The LSTM design makes use of specialized hidden units called memory cells, which retain long-term information of past input. 27 The other important part of LSTM is the gates. The input gates and forget gates modify the memory cell's internal contents. The contents of the memory cell won’t change between one-time step and the next gradients, which allow the information to be retained over a large number of time steps thanks to gating structures, which also enable groups of information to flow across a large number of time steps. This enables the LSTM model to effectively deal with the vanishing gradient issue that most RNN models experience.
Proposed Hybrid CNN-LSTM Model for ADHD Diagnosis
EEG signals typically have a low signal-to-noise ratio and a lot of noise. EEG is highly non-stationary and changes with time within a single subject and between 2 separate individuals.28,29 Using EEG to detect individual with ADHD reliably and accurately is still difficult. The detection procedure is often divided into 2 parts by classical methods: feature extraction and classification. Typically, feature extraction requires hand-crafted effort, which could result in the loss of important EEG information. 30 Thus, tools that can extract the complex spatiotemporal hierarchical structures concealed in these data are needed.
Recent advances in deep learning techniques, which have been used in a variety of fields, enable automatic feature extraction and feature selection and are capable of dealing with the limitations of hand-crafted features. 31 CNNs have shown success in a variety of difficult classification problems, making them one of the most important developments in DL.32–34 According to Schirrmeister et al (2017), 35 CNN has a unique ability to be used for end-to-end learning without any a priori feature selection, preventing information loss. Hence, lots of EEG-based applications36–42 and brain-computer interface43,44 have used CNN.
Although raw EEG and stationary data like photos can be processed using CNNs, these models are relatively weak at learning sequential information, as already stated in the ‘Introduction’ section. LSTM, on the other hand, can be used to extract and handle temporal data effectively. To overcome this problem, a hybrid deep learning model based on a combination of CNN and LSTM was applied in this study.
Architecture of Proposed Hybrid CNN-LSTM Model
The proposed model is composed of 2 convolution layers, 3 LSTM layers, 3 dense layers, and a softmax layer. The first layer is the convolution layer, which performs a convolution operation on the input. For sequence learning, layers 2 and 4 were used, composed of LSTM structure. After LSTM layer convolution operations were applied to extricate eminent characteristics that can aid in the discrimination of ADHD from healthy controls. The acquired feature maps were input into the dense layer after passing through the convolution layer. The dropout was applied to the dense layer's output to address the problem of overfitting. Finally, the softmax layer was used for the eventual recognition of individuals with ADHD. The layers utilized to create the CNN-LSTM model, as well as the parameters associated with each layer, are listed in Table 1.
Layers Description of the Hybrid CNN-LSTM Model.
Results
Topographical Analysis
Figure 2 displays the topographical maps of the power spectrum density of a single individual with ADHD and healthy control.

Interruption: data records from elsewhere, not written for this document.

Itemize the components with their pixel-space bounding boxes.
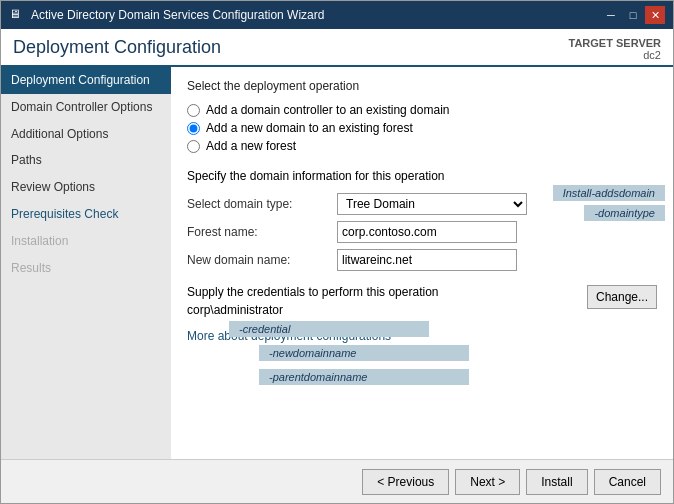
- title-bar-left: 🖥 Active Directory Domain Services Confi…: [9, 7, 324, 23]
- wizard-title: Deployment Configuration: [13, 37, 221, 58]
- wizard-content: Deployment Configuration Domain Controll…: [1, 65, 673, 459]
- window-title: Active Directory Domain Services Configu…: [31, 8, 324, 22]
- radio-add-forest-input[interactable]: [187, 140, 200, 153]
- forest-name-control: [337, 221, 657, 243]
- sidebar-item-deployment-configuration[interactable]: Deployment Configuration: [1, 67, 171, 94]
- domain-type-select[interactable]: Child Domain Tree Domain: [337, 193, 527, 215]
- main-panel: Select the deployment operation Add a do…: [171, 67, 673, 459]
- forest-name-label: Forest name:: [187, 225, 337, 239]
- radio-group-deployment: Add a domain controller to an existing d…: [187, 103, 657, 153]
- wizard-body: Deployment Configuration TARGET SERVER d…: [1, 29, 673, 503]
- sidebar-item-results: Results: [1, 255, 171, 282]
- sidebar: Deployment Configuration Domain Controll…: [1, 67, 171, 459]
- annotation-parentdomainname: -parentdomainname: [259, 369, 469, 385]
- radio-add-forest-label: Add a new forest: [206, 139, 296, 153]
- change-button[interactable]: Change...: [587, 285, 657, 309]
- cancel-button[interactable]: Cancel: [594, 469, 661, 495]
- domain-info-title: Specify the domain information for this …: [187, 169, 657, 183]
- maximize-button[interactable]: □: [623, 6, 643, 24]
- radio-add-forest: Add a new forest: [187, 139, 657, 153]
- credentials-section: Supply the credentials to perform this o…: [187, 285, 657, 317]
- radio-add-new-domain: Add a new domain to an existing forest: [187, 121, 657, 135]
- title-bar: 🖥 Active Directory Domain Services Confi…: [1, 1, 673, 29]
- window-controls: ─ □ ✕: [601, 6, 665, 24]
- annotation-newdomainname: -newdomainname: [259, 345, 469, 361]
- sidebar-item-domain-controller-options[interactable]: Domain Controller Options: [1, 94, 171, 121]
- radio-add-dc-input[interactable]: [187, 104, 200, 117]
- radio-add-dc: Add a domain controller to an existing d…: [187, 103, 657, 117]
- close-button[interactable]: ✕: [645, 6, 665, 24]
- sidebar-item-paths[interactable]: Paths: [1, 147, 171, 174]
- sidebar-item-review-options[interactable]: Review Options: [1, 174, 171, 201]
- new-domain-name-label: New domain name:: [187, 253, 337, 267]
- previous-button[interactable]: < Previous: [362, 469, 449, 495]
- radio-add-new-domain-label: Add a new domain to an existing forest: [206, 121, 413, 135]
- target-server: TARGET SERVER dc2: [569, 37, 662, 61]
- forest-name-input[interactable]: [337, 221, 517, 243]
- target-server-name: dc2: [643, 49, 661, 61]
- radio-add-dc-label: Add a domain controller to an existing d…: [206, 103, 449, 117]
- form-row-domain-type: Select domain type: Child Domain Tree Do…: [187, 193, 657, 215]
- form-row-new-domain-name: New domain name:: [187, 249, 657, 271]
- sidebar-item-prerequisites-check[interactable]: Prerequisites Check: [1, 201, 171, 228]
- form-row-forest-name: Forest name:: [187, 221, 657, 243]
- install-button[interactable]: Install: [526, 469, 587, 495]
- radio-add-new-domain-input[interactable]: [187, 122, 200, 135]
- domain-type-label: Select domain type:: [187, 197, 337, 211]
- deployment-operation-title: Select the deployment operation: [187, 79, 657, 93]
- app-icon: 🖥: [9, 7, 25, 23]
- new-domain-name-input[interactable]: [337, 249, 517, 271]
- domain-type-control: Child Domain Tree Domain: [337, 193, 657, 215]
- new-domain-name-control: [337, 249, 657, 271]
- target-server-label: TARGET SERVER: [569, 37, 662, 49]
- wizard-header: Deployment Configuration TARGET SERVER d…: [1, 29, 673, 65]
- minimize-button[interactable]: ─: [601, 6, 621, 24]
- sidebar-item-installation: Installation: [1, 228, 171, 255]
- wizard-window: 🖥 Active Directory Domain Services Confi…: [0, 0, 674, 504]
- wizard-footer: < Previous Next > Install Cancel: [1, 459, 673, 503]
- annotation-credential: -credential: [229, 321, 429, 337]
- sidebar-item-additional-options[interactable]: Additional Options: [1, 121, 171, 148]
- next-button[interactable]: Next >: [455, 469, 520, 495]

In comparison to the healthy control group, individuals with ADHD demonstrated a widespread, significant increase in absolute theta power, particularly in the frontal and posterior regions. Other frequency bands do not significantly differ, and both ADHD individual and healthy controls exhibit symmetrical spatial power distribution.

Topographical maps of power spectrum density of single ADHD individual and healthy controls for (a) ADHD and (b) FOCUS dataset.
The authors further obtained theta power values for all the electrodes and applied t-test to compare the difference between theta power and zero for both the group. The results indicated that the theta power was significantly higher than zero in the children with ADHD for both ADHD (ADHD: t = 4.367, P = .01; healthy control: t = −1.323, P = .79) and FOCUS (ADHD: t = 5.76, P = .03; healthy control: t = 1.876, P = .85) dataset. The pattern of theta lateralization was consistent with earlier research45,46 and is found to be a typically stable feature in ADHD. 47 The posterior theta lateralization has been associated with both symptoms of inattention and hyperactivity/impulsivity. 48 Thus, it may be concluded that children with ADHD have greater slow activity in the lower-frequency range. Although we did not find a significant correlation between the theta-band EEG indexes and the clinical severity of ADHD in our research, these EEG indexes can still be used as potential features to distinguish children with ADHD.
ADHD Identification
The performance of the proposed model is verified in 2 phases: (1) Phase 1: Training and testing were carried out utilizing 70% and 30% of each dataset, respectively, of the ADHD and FOCUS datasets. (2) Phase 2: The authors performed training with the ADHD test dataset and external validation with the FOCUS dataset. The flowchart for the steps followed for ADHD identification is shown in Figure 3.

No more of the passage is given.